Home   About Me   Blog   Algorithms & datastructures Home  



import utils

h = __import__("6_hashmaps")


# https://en.wikibooks.org/wiki/Algorithm_Implementation/Strings


# Rabin-Karp algorithm is a string searching algorithm that uses hashing to find an exact match of a pattern string in a text.
def rabin_karp(s: str, pattern: str):
    """
    https://en.wikipedia.org/wiki/Rabin%E2%80%93Karp_algorithm
    """
    # O(nm)

    n = len(s)
    m = len(pattern)
    hash_pat = h.paul_larson_hash(pattern)

    for i in range(0, (n - m + 1)):
        xx = s[i : i + m]
        hs = h.paul_larson_hash(xx)
        if hs == hash_pat:
            if s[i : i + m] == pattern[0:m]:
                return i
    return None


# Also have a look at this alternative implementation:
# https://github.com/mccricardo/Rabin-Karp/blob/master/rabin_karp.py

res = rabin_karp("komu", "mu")
utils.assert_r("strings", res, 2)


res = rabin_karp("komu", "k")
utils.assert_r("strings", res, 0)


res = rabin_karp("komu", "ko")
utils.assert_r("strings", res, 0)


res = rabin_karp("abcdefghijklmnopqrstuvwxyz", "w")
utils.assert_r("strings", res, 22)
utils.assert_r("strings", res, "abcdefghijklmnopqrstuvwxyz".index("w"))
utils.assert_r("strings", list("abcdefghijklmnopqrstuvwxyz")[22], "w")

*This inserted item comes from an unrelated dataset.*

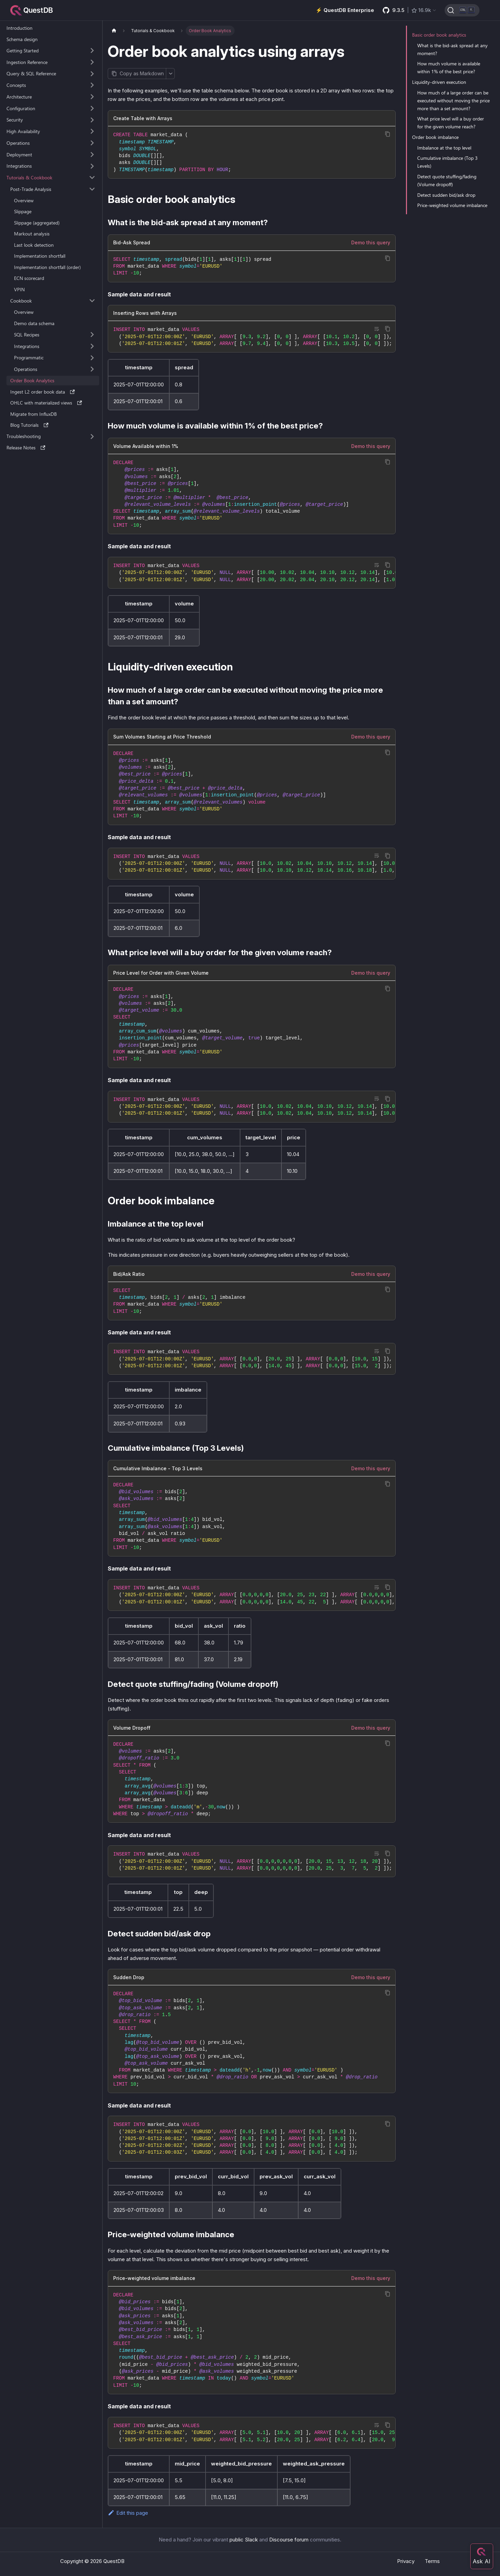 Image resolution: width=500 pixels, height=2576 pixels. I want to click on What is the bid-ask spread at any moment?, so click(452, 49).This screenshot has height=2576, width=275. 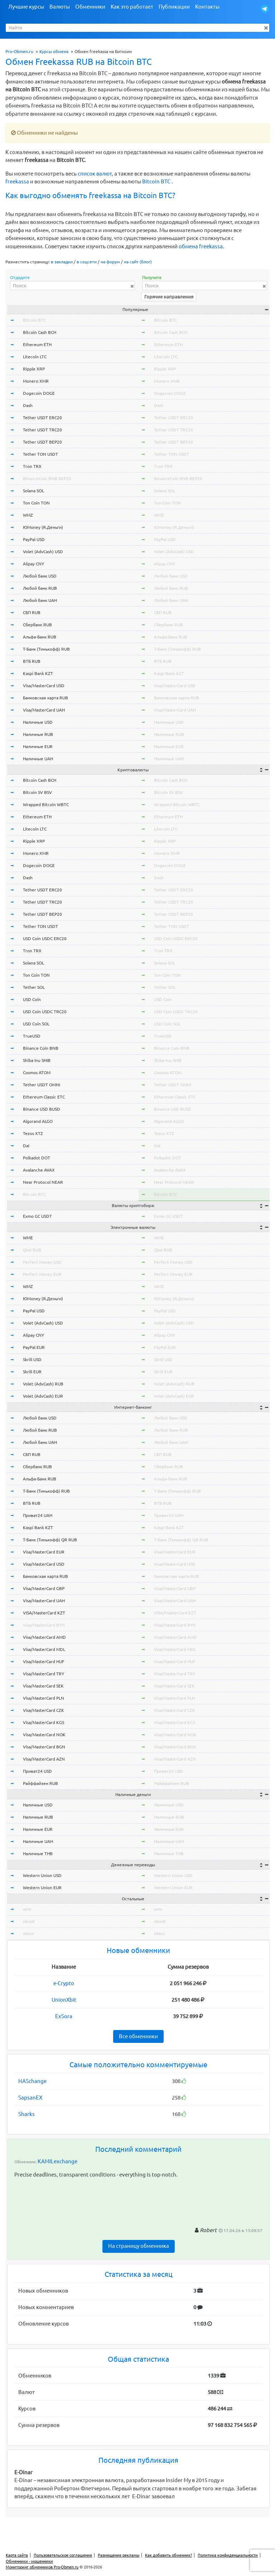 I want to click on freekassa, so click(x=17, y=181).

res = rabin_karp("komu", "kw")
utils.assert_r("strings", res, None)


my_str = """So they build their world in great confusion
To force on us the devil's illusion.
But the stone that the builder refuse
Shall be the head cornerstone,
And no matter what game they play,
Eh, we got something they could never take away;
We got something they could never take away - Bob Marley"""
res = rabin_karp(my_str, "builder")
utils.assert_r("strings", res, 105)
utils.assert_r("strings", res, my_str.index("builder"))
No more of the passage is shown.